SpyCloud 2026 Report: Non-Human Identity Theft Explodes as Dark Web Data Hits 65.7 Billion Records
SpyCloud’s 2026 report reveals a surge in stolen API keys and session tokens, totaling 65.7B dark web records and highlighting the failure of traditional MFA.
By: AXL Media
Published: Mar 19, 2026, 10:32 AM EDT
Source: Information for this report was sourced from SpyCloud

The Evolution of Identity Exploitation
The 2026 Identity Exposure Report, released by Austin-based SpyCloud, paints a stark picture of an "industrialized" criminal underground. The firm’s "datalake" of recaptured stolen information now totals a staggering 65.7 billion distinct records. While traditional credential theft remains high, the report identifies a "structural shift" in how attackers operate. Rather than just collecting usernames and passwords, bad actors are now constructing "composite identity profiles" that combine breach data, malware logs, and session tokens to bypass modern defenses at scale.
The Surge in Non-Human Identities (NHI)
The report’s most significant finding is the explosion of stolen machine identities. In 2025, SpyCloud recaptured 18.1 million exposed API keys and automation tokens. These non-human identities are used by cloud services, payment platforms, and AI tools to communicate without human intervention. Unlike human accounts, NHIs often lack Multi-Factor Authentication (MFA) and are rarely rotated. Notably, 6.2 million credentials identified were tied specifically to AI tools, reflecting the rapid and often unmonitored adoption of generative AI in corporate workflows.
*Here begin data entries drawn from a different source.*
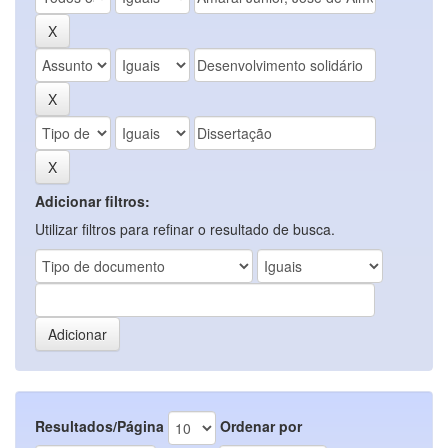
Adicionar filtros:
Utilizar filtros para refinar o resultado de busca.
Resultados/Página
Ordenar por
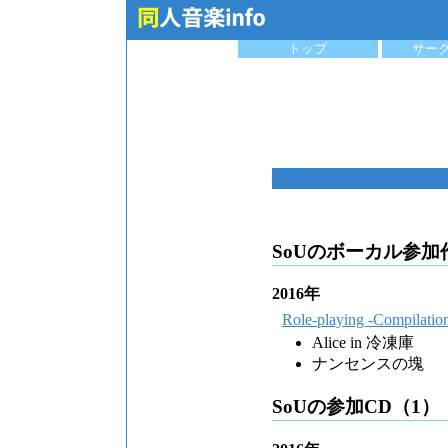
トップ
サー
SoUのボーカル参加
2016年
Role-playing -Compilatio
Alice in 冷凍庫
ナンセンスの塊
SoUの参加CD（1）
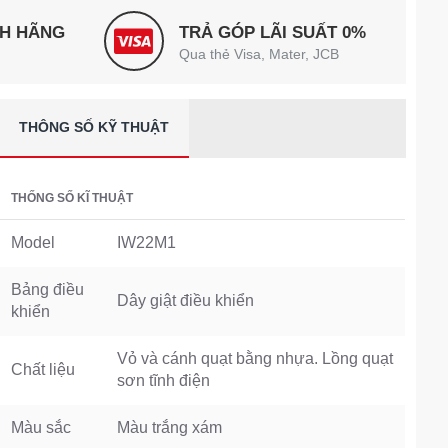
NH HÃNG
TRẢ GÓP LÃI SUẤT 0%
Qua thẻ Visa, Mater, JCB
THÔNG SỐ KỸ THUẬT
THỐNG SỐ KĨ THUẬT
Model
IW22M1
Bảng điều
Dây giật điều khiển
khiển
Vỏ và cánh quạt bằng nhựa. Lồng quạt
Chất liệu
sơn tĩnh điện
Màu sắc
Màu trắng xám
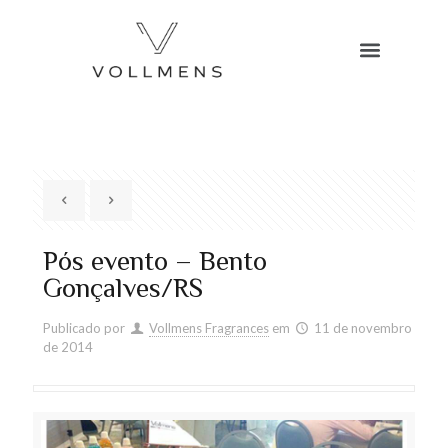
Pós evento – Bento
Gonçalves/RS
Publicado por
Vollmens Fragrances
em
11 de novembro
de 2014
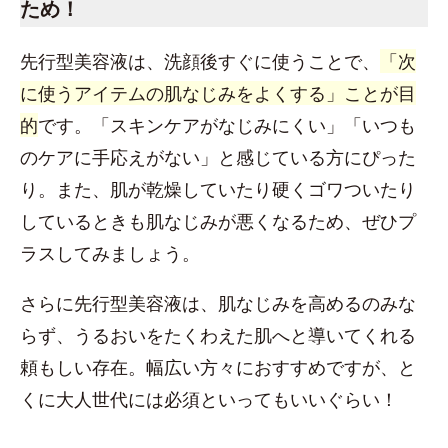
ため！
先行型美容液は、洗顔後すぐに使うことで、
「次
に使うアイテムの肌なじみをよくする」ことが目
的
です。「スキンケアがなじみにくい」「いつも
のケアに手応えがない」と感じている方にぴった
り。また、肌が乾燥していたり硬くゴワついたり
しているときも肌なじみが悪くなるため、ぜひプ
ラスしてみましょう。
さらに先行型美容液は、肌なじみを高めるのみな
らず、うるおいをたくわえた肌へと導いてくれる
頼もしい存在。幅広い方々におすすめですが、と
くに大人世代には必須といってもいいぐらい！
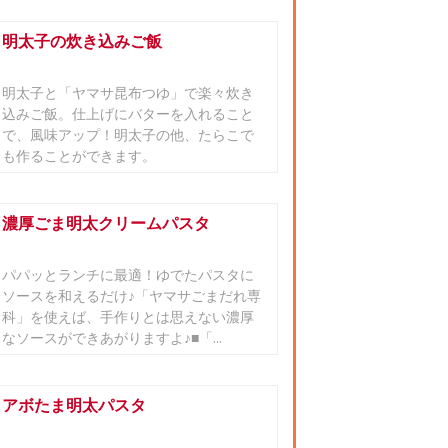
明太子の炊き込みご飯
明太子と「ヤマサ昆布つゆ」で楽々炊き
込みご飯。仕上げにバターを入れること
で、風味アップ！明太子の他、たらこで
も作ることができます。
濃厚ごま明太クリームパスタ
パパッとランチに最適！ゆでたパスタに
ソースを和えるだけ♪「ヤマサごまだれ専
科」を使えば、手作りとは思えない濃厚
なソースができあがりますよ♪■「...
アボたま明太パスタ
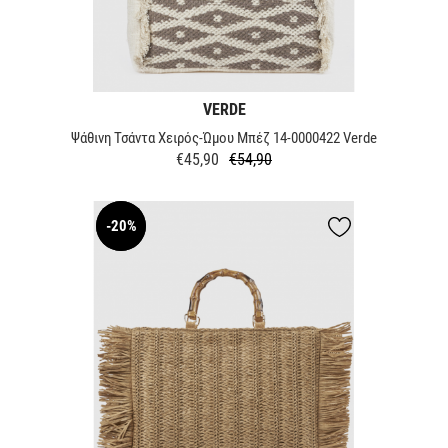
VERDE
Ψάθινη Τσάντα Χειρός-Ώμου Μπέζ 14-0000422 Verde
€45,90
€54,90
Κανονική
Τιμή
τιμή
-20%
NEW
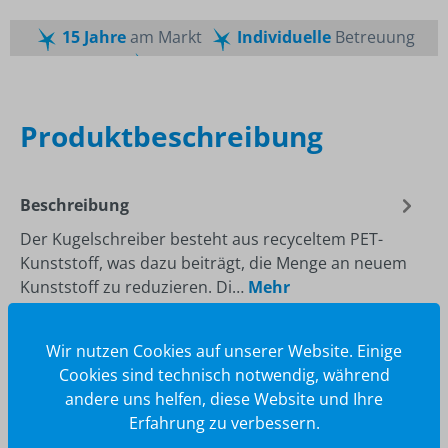
15 Jahre
am Markt
Individuelle
Betreuung
Schnelle
Lieferzeiten
Maßgeschneiderte
Dienstleistung
Top
Preis-Leistungsverhältnis
Produktbeschreibung
Beschreibung
Der Kugelschreiber besteht aus recyceltem PET-
Kunststoff, was dazu beiträgt, die Menge an neuem
Kunststoff zu reduzieren. Di…
Mehr
Wir nutzen Cookies auf unserer Website. Einige
Cookies sind technisch notwendig, während
andere uns helfen, diese Website und Ihre
Erfahrung zu verbessern.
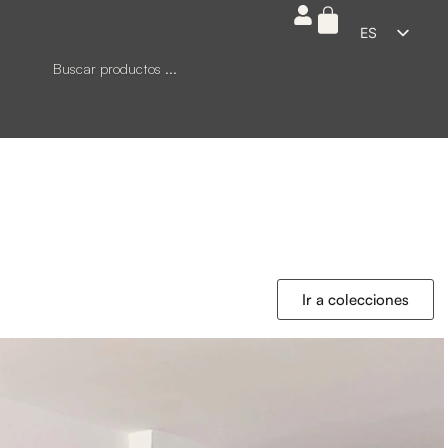
ES
EN
FR
DE
IT
Ir a colecciones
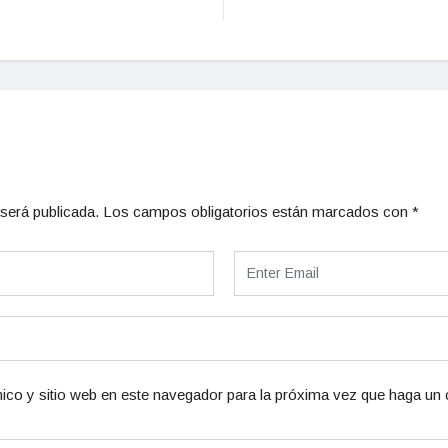
será publicada.
Los campos obligatorios están marcados con
*
ico y sitio web en este navegador para la próxima vez que haga un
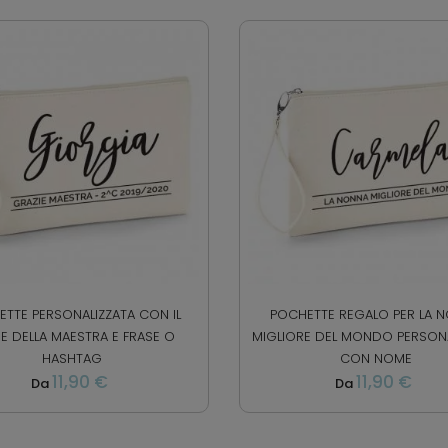
TTE PERSONALIZZATA CON IL
POCHETTE REGALO PER LA 
 DELLA MAESTRA E FRASE O
MIGLIORE DEL MONDO PERSONA
HASHTAG
CON NOME
11,90 €
11,90 €
Da
Da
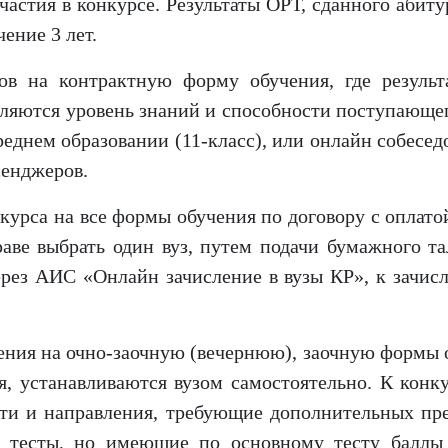
участия в конкурсе. Результаты ОРТ, сданного аби
ение 3 лет.
ов на контрактную форму обучения, где резуль
вляются уровень знаний и способности поступающег
 среднем образовании (11-класс), или онлайн собес
сенджеров.
нкурса на все формы обучения по договору с оплато
аве выбрать один вуз, путем подачи бумажного т
ерез АИС «Онлайн зачисление в вузы КР», к зачи
ения на очно-заочную (вечернюю), заочную формы 
, устанавливаются вузом самостоятельно. К конку
ти и направления, требующие дополнительных пр
е тесты, но имеющие по основному тесту баллы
Phishing and the Tycoon 2FA Takedown
Phishing remains a top threat, with 28.6 million identity records recaptured in 2025—nearly half belonging to corporate users. The report highlights the "Tycoon 2FA" disruption on March 4, 2026. This major international operation, led by Europol and Microsoft, dismantled a "Phishing-as-a-Service" platform that allowed criminals to bypass MFA by stealing live session cookies. This "Adversary-in-the-Middle" (AitM) technique effectively renders traditional one-time passcodes useless by hijacking the active "logged-in" state of a user.